The great Palestinian hip-hop group DAM (I met them in person last year during their stop in Madison) are famous for asking min irhabi -- Who's the Terrorist? Let's apply that question to Humam Khalil Abu-Mulal al-Balawi, who recently carried out a successful martyrdom operation against a group of CIA agents in Afghanistan.
Time Magazine reports: "So why did al-Balawi, a seemingly trusted agent, switch sides? The Jordanian intelligence sources who spoke to TIME speculate that al-Balawi had become enraged at the Americans for killing a high number of civilians in their hunt for al-Qaeda and Taliban leaders. And al-Balawi, who felt partly responsible for these deaths because of his role in pointing out the targeted villages in which al-Qaeda militants had been hiding, may have been consumed by guilt. 'It's very possible that he decided to take revenge for the death of these Muslim civilians,' says a senior Jordanian official."
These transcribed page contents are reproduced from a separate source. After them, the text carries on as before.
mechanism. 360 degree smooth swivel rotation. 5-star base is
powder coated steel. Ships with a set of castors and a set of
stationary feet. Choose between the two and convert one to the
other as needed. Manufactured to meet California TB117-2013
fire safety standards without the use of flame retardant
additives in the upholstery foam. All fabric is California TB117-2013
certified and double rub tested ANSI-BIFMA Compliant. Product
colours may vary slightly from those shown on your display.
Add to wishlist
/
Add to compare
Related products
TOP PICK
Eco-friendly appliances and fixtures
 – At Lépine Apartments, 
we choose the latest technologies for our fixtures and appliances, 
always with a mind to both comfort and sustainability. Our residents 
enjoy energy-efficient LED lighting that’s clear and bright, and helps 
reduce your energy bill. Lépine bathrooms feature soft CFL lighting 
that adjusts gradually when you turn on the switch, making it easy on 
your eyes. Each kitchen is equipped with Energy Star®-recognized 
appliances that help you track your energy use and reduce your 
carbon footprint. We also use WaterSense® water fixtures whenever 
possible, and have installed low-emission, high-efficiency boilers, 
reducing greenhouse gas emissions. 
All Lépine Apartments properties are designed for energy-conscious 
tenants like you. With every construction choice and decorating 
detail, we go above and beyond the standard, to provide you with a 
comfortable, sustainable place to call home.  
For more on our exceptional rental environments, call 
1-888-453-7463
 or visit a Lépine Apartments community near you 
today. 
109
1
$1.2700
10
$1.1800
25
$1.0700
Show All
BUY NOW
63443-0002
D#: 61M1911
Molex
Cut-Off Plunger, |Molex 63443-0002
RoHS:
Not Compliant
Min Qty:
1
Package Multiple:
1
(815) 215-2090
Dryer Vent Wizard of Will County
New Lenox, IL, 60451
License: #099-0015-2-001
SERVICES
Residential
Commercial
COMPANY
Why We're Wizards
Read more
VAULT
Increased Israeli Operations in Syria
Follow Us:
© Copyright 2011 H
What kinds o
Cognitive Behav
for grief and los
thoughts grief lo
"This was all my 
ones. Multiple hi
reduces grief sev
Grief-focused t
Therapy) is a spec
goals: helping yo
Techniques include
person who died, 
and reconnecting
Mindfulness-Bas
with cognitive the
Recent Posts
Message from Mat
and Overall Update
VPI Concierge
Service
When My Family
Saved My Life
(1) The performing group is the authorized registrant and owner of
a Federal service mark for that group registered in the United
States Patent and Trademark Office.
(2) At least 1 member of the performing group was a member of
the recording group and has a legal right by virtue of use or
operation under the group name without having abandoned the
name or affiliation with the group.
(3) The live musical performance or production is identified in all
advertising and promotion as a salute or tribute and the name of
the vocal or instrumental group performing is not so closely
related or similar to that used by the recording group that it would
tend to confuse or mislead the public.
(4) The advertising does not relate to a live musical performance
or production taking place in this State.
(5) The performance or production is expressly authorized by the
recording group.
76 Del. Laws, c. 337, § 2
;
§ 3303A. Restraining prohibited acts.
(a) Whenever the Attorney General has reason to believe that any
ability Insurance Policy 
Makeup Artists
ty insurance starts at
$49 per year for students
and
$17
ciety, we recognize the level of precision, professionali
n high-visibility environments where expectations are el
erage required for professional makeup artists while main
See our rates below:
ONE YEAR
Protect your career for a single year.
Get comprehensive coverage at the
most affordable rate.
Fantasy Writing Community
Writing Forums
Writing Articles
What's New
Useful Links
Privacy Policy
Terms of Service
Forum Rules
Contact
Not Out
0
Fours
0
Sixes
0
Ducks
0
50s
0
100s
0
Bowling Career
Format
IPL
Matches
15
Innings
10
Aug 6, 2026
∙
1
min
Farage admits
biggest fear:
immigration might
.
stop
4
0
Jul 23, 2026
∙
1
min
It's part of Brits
A standard definition of terrorism is "attacking civilians in order to spread fear." Al-Balawi's martyrdom operation did not target any civilians. It targeted CIA agents who are part of an occupying force. Under international law and basic justice, occupied peoples have the right if not the duty to fight back against their occupiers, and anyone who cares about international law and basic justice has the right if not the duty to help them. So al-Balawi's act was not only NOT terrorism, it was perfectly legal, even laudable, according to international law and simple justice.
And since
the CIA, along with
Mossad, helped carry out and cover up the 9/11 atrocities, al-Balawi's act could even be seen as one of revenge against the real perpetrators of 9/11, who designed and used that event to launch their campaign of terrorist mass murder around the world.